BRIEF:
Beginning with the line in which "The width and height of the screenshot is (1526, 2408)." appears, transcribe each line word for word until the records end. Do not include pictures.

EXERCISE DATA:
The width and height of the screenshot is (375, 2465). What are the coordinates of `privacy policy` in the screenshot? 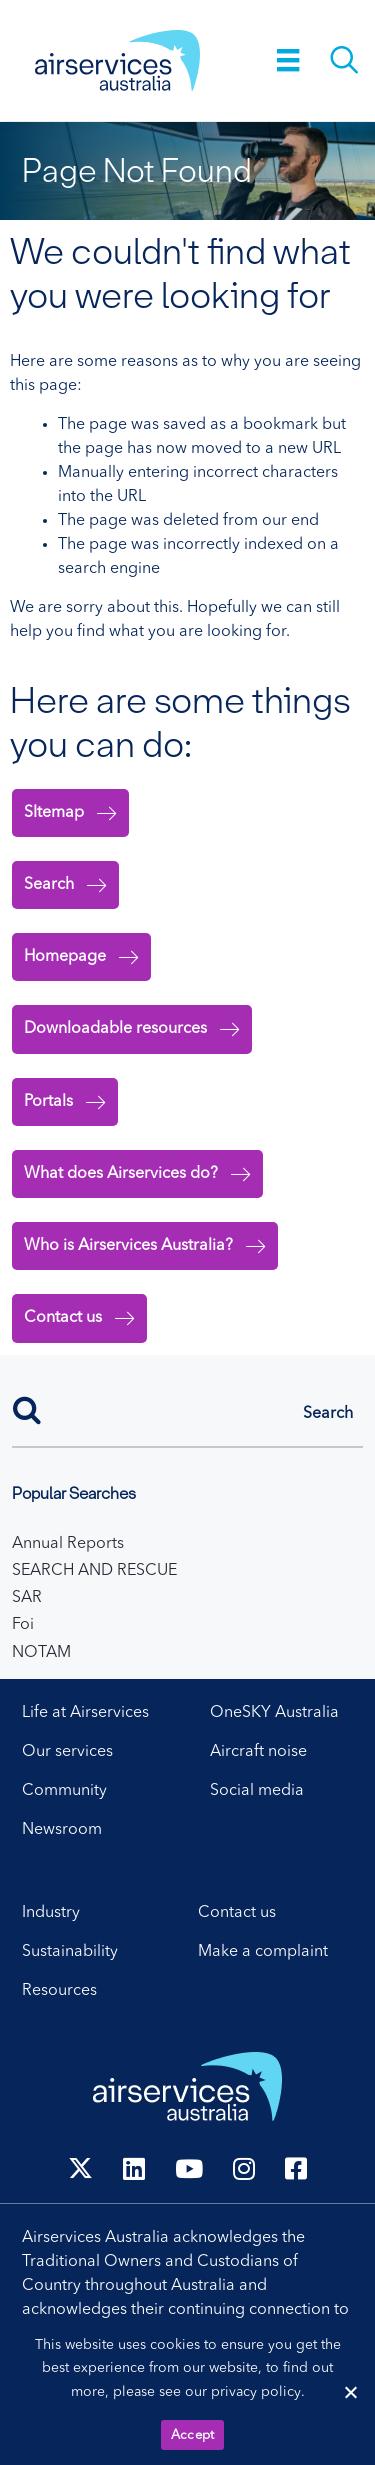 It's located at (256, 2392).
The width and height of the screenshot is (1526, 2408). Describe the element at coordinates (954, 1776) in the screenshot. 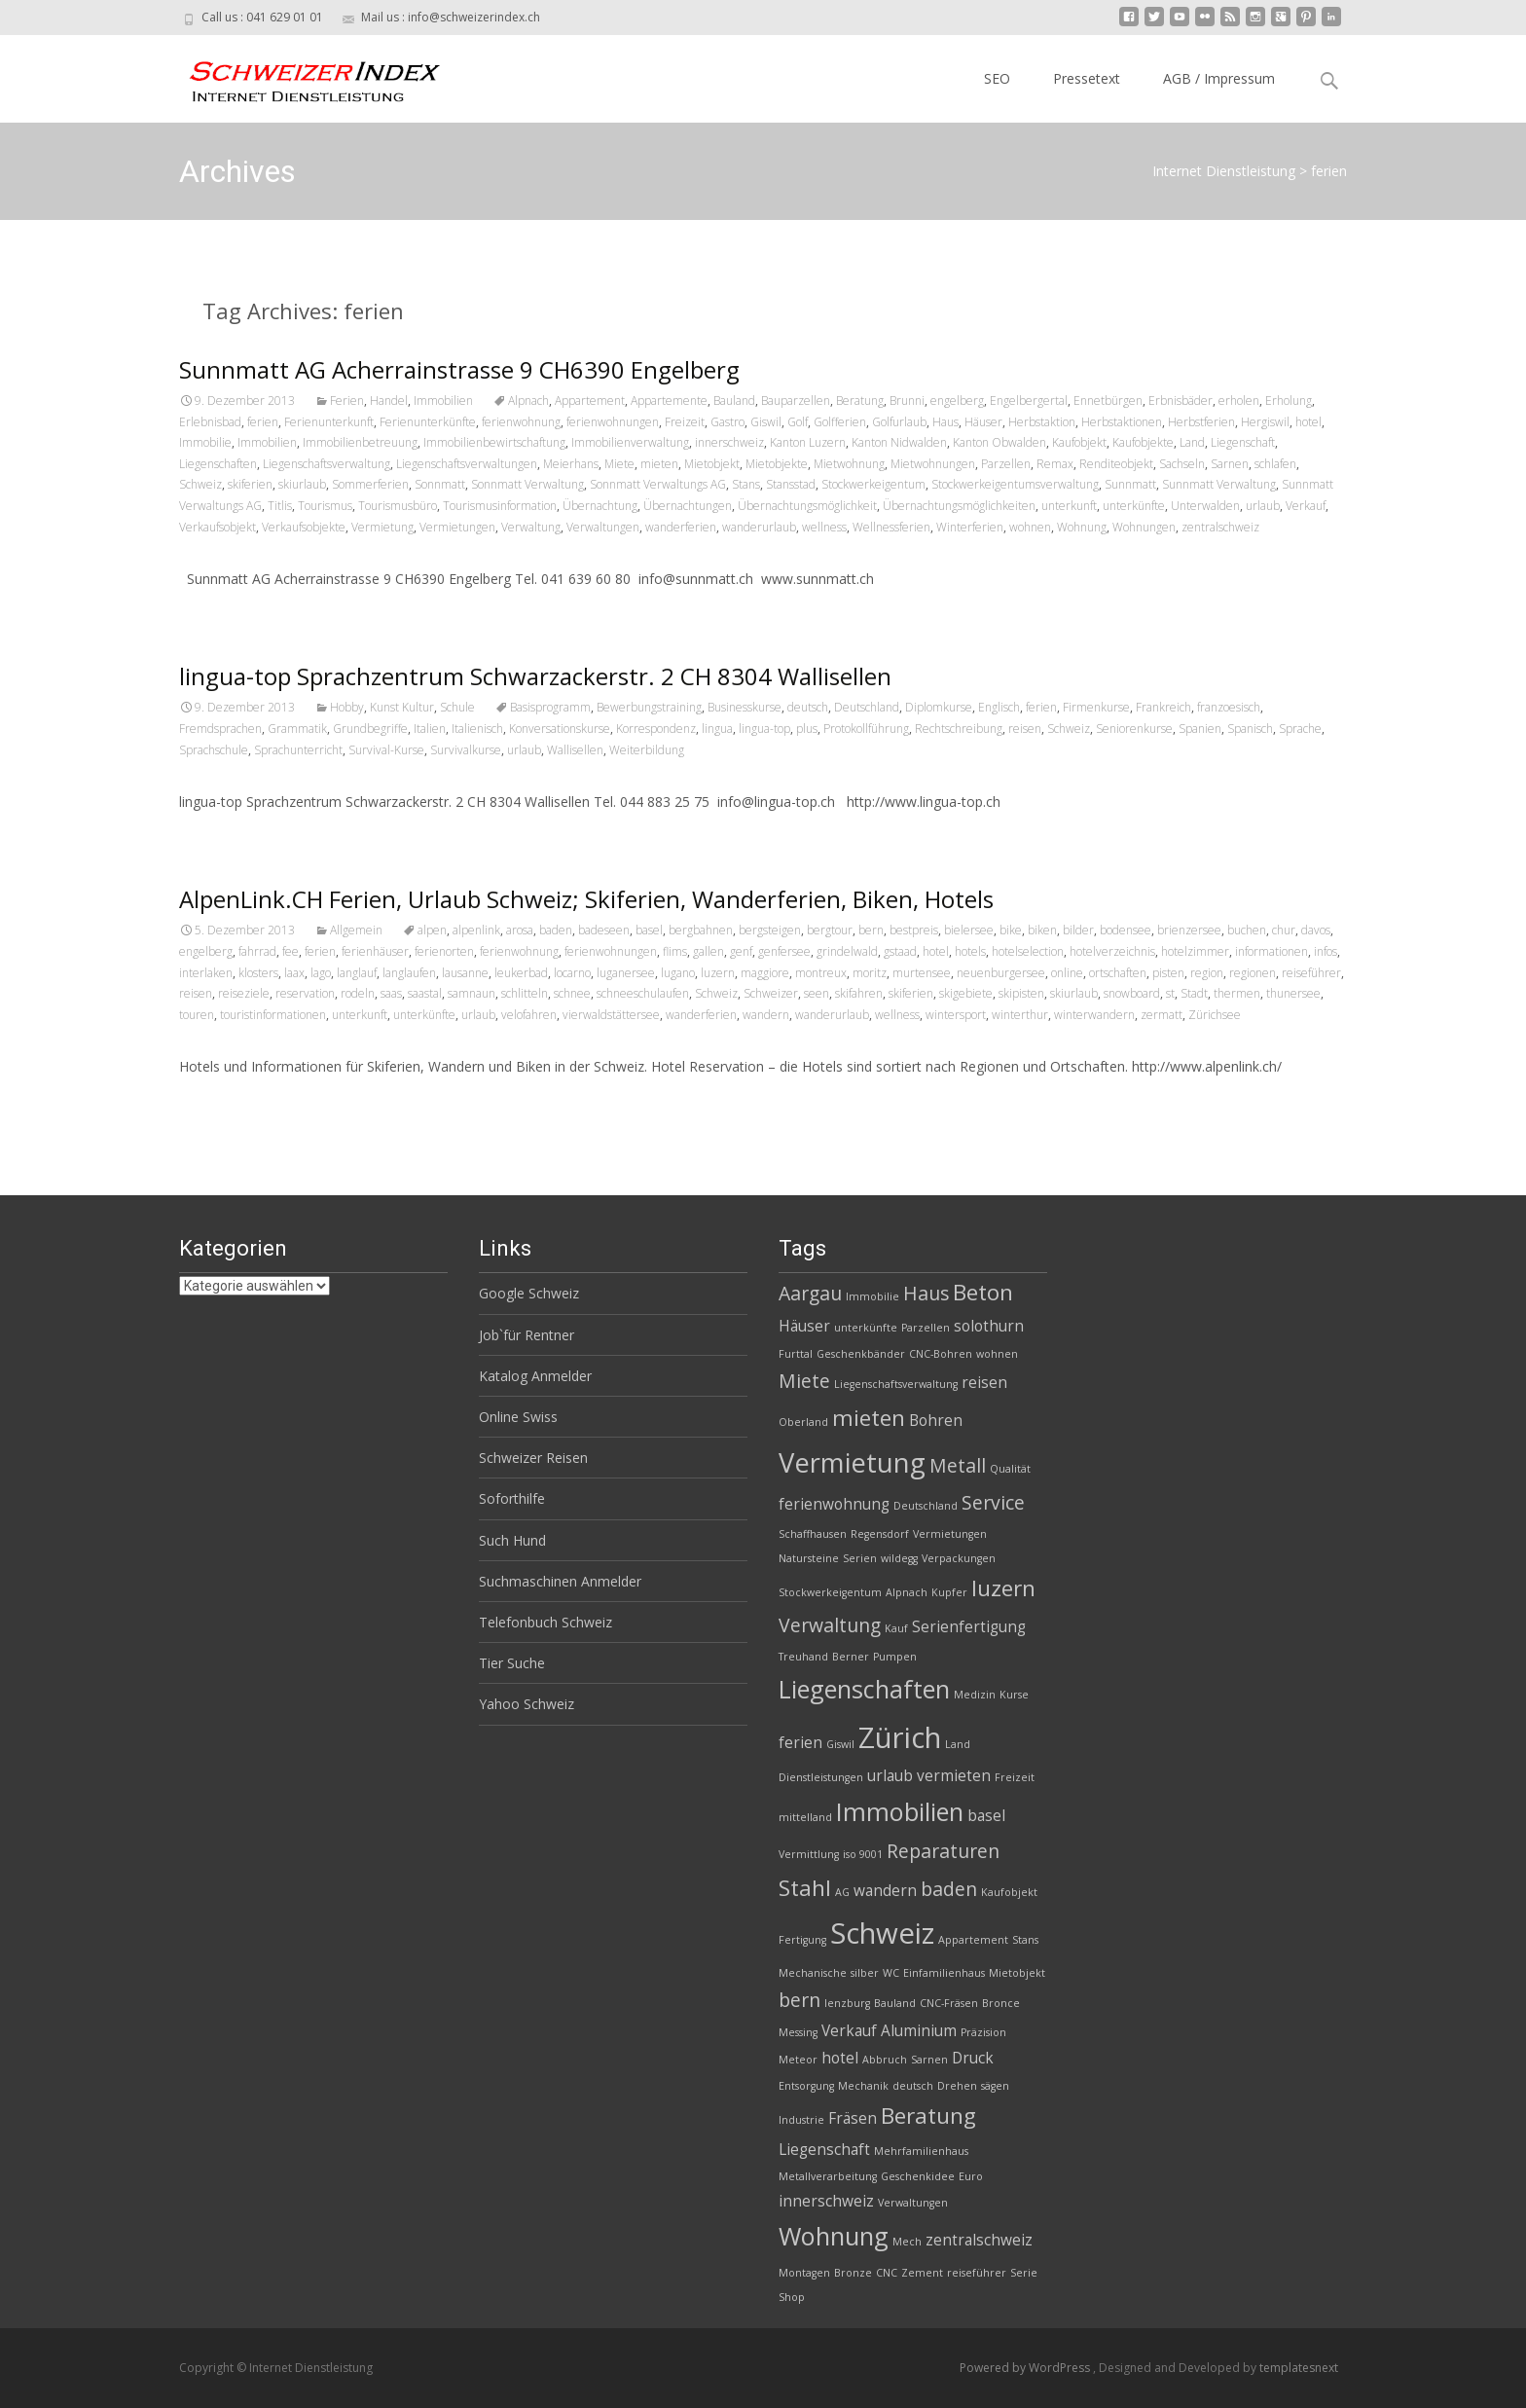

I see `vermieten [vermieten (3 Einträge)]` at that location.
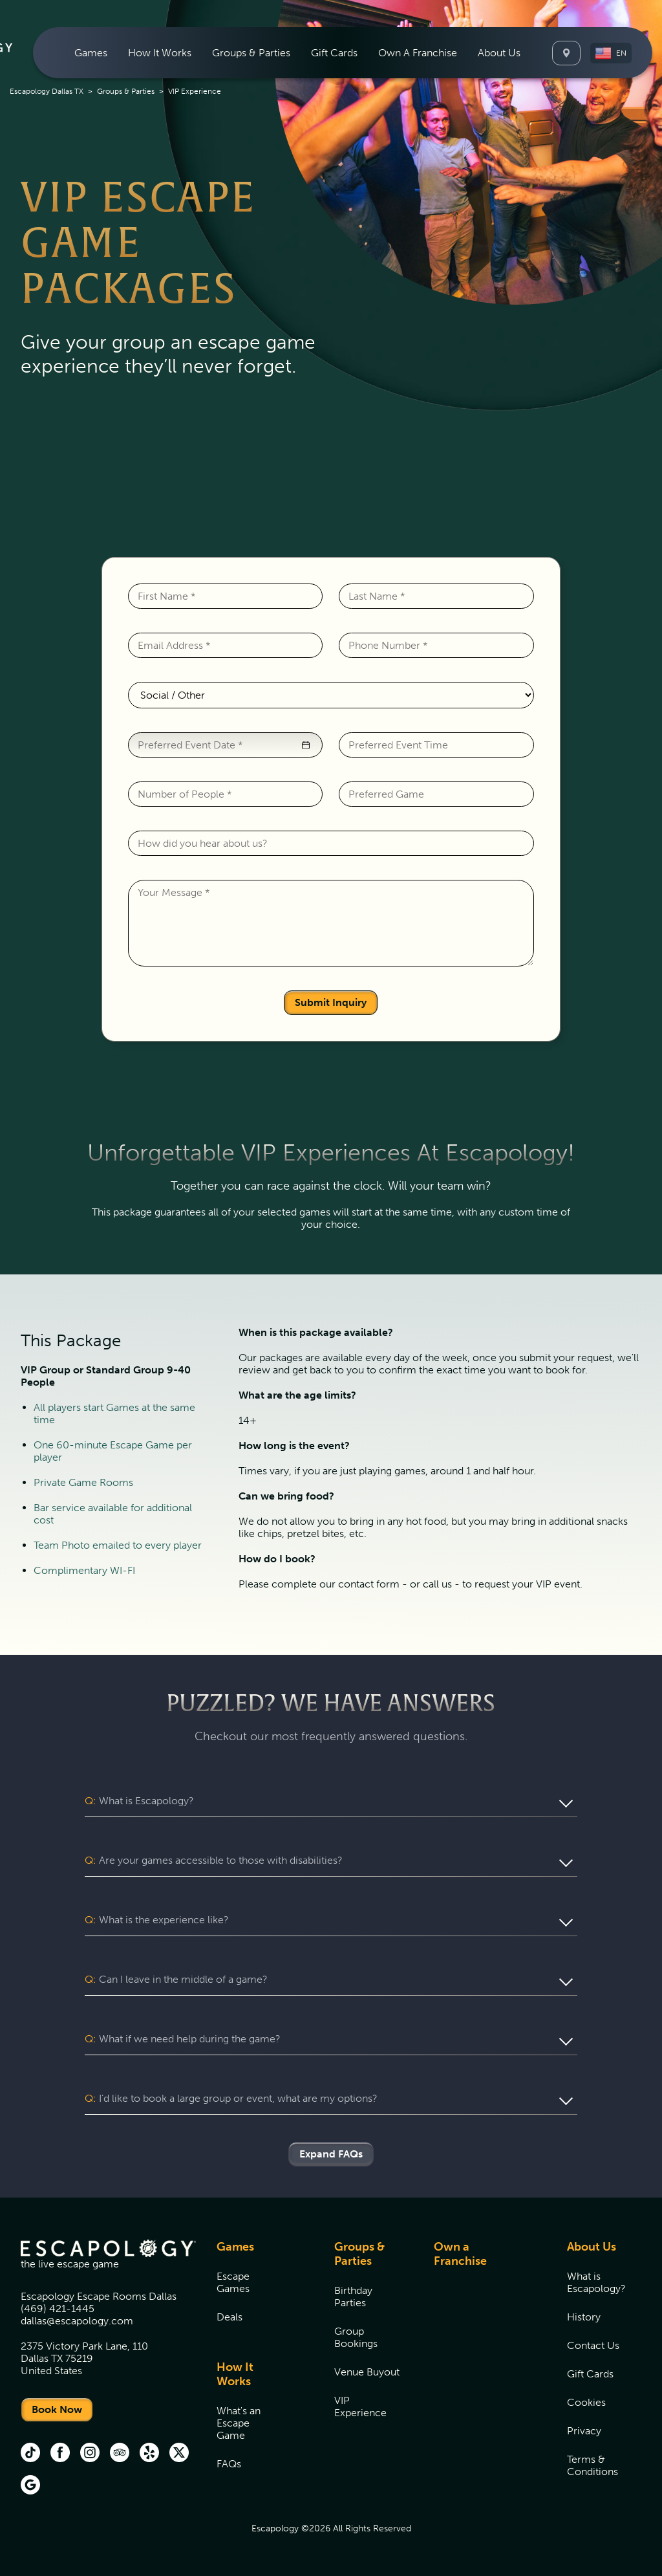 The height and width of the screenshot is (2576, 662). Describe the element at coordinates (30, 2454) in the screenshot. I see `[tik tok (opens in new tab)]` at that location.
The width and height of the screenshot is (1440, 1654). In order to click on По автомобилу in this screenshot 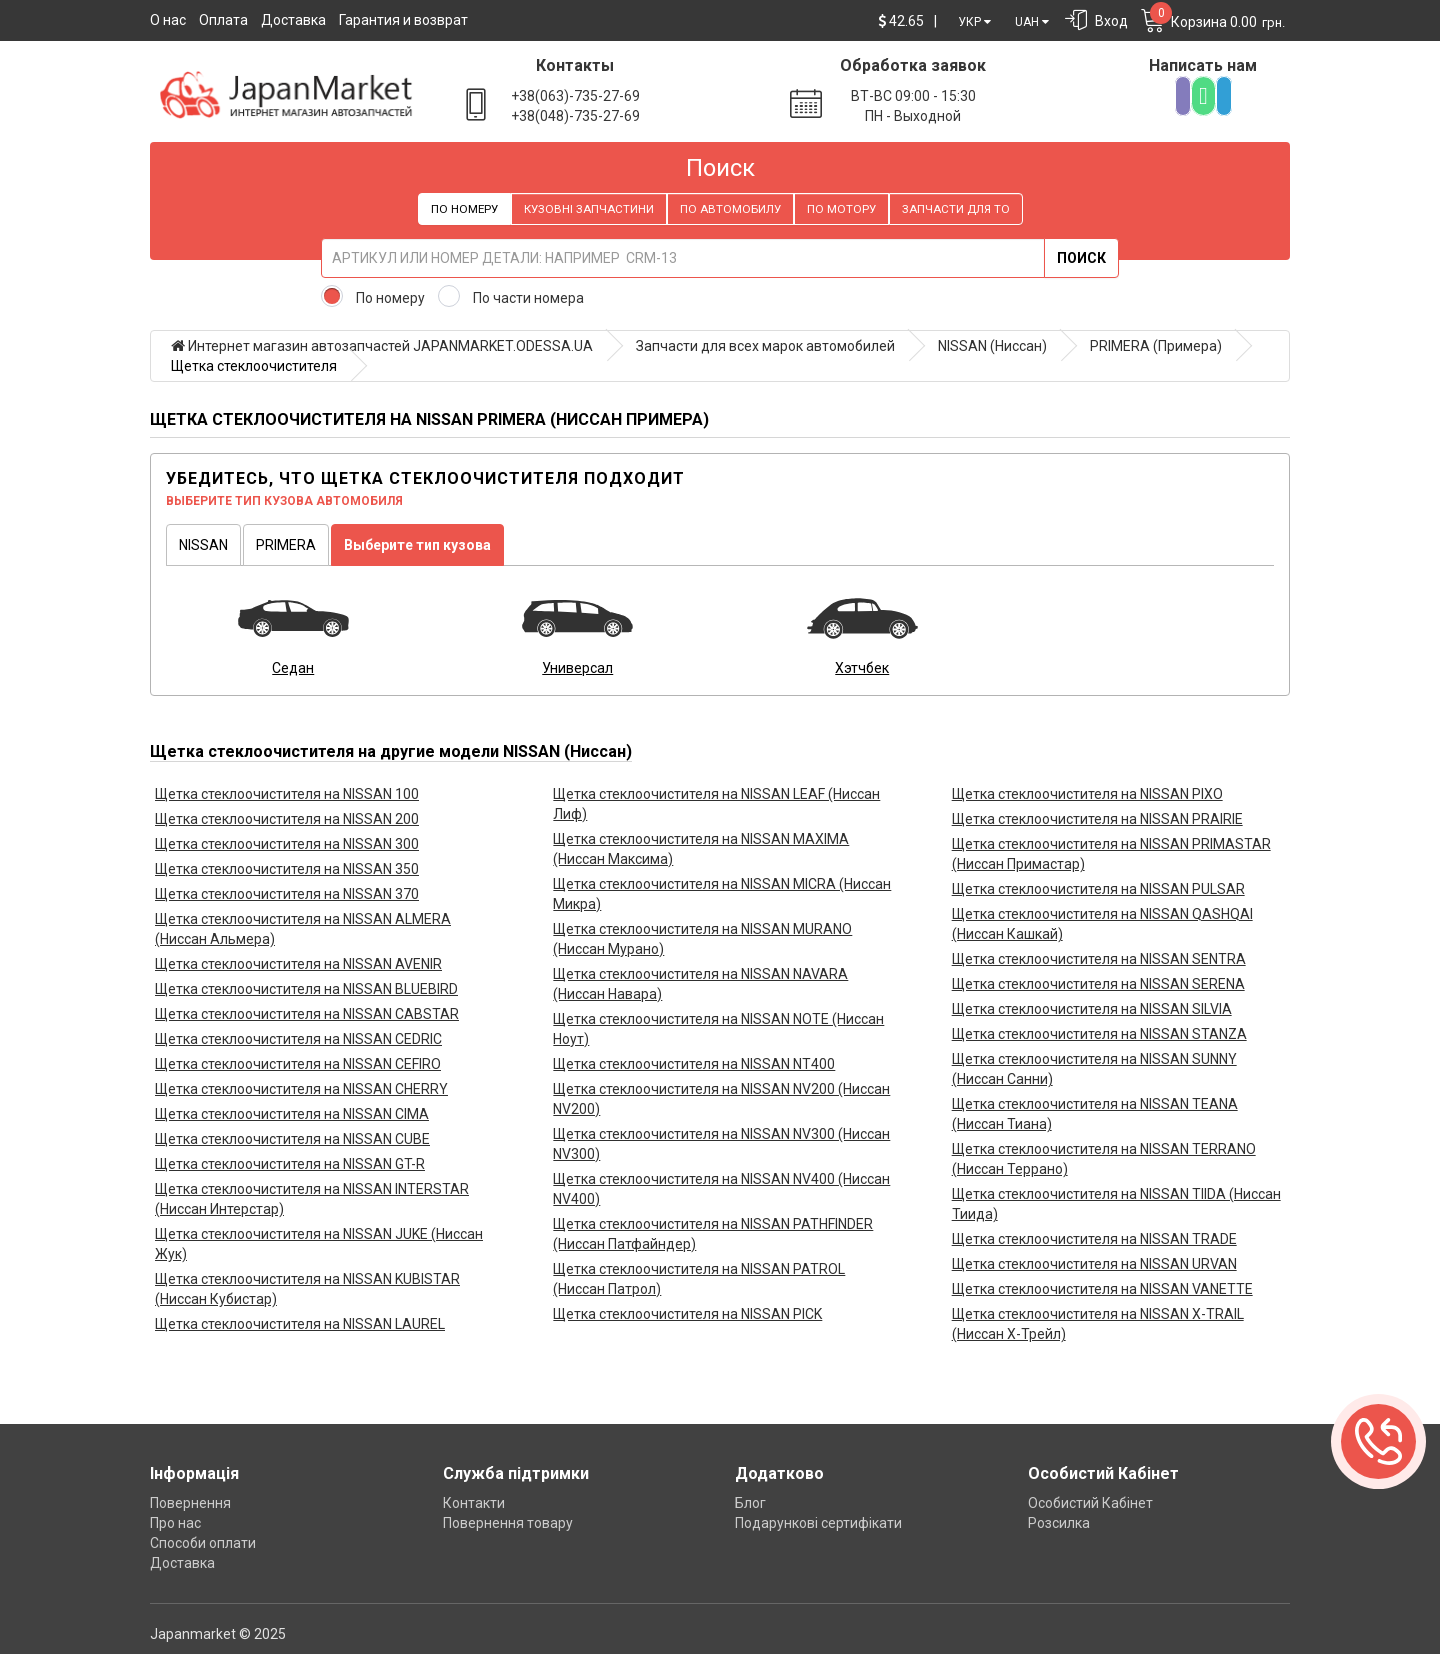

RESULT OF THIS EXERCISE:
The width and height of the screenshot is (1526, 2408). Describe the element at coordinates (954, 1776) in the screenshot. 

I see `vermieten [vermieten (3 Einträge)]` at that location.
 The height and width of the screenshot is (2576, 662). Describe the element at coordinates (30, 2454) in the screenshot. I see `[tik tok (opens in new tab)]` at that location.
The width and height of the screenshot is (1440, 1654). In order to click on По автомобилу in this screenshot 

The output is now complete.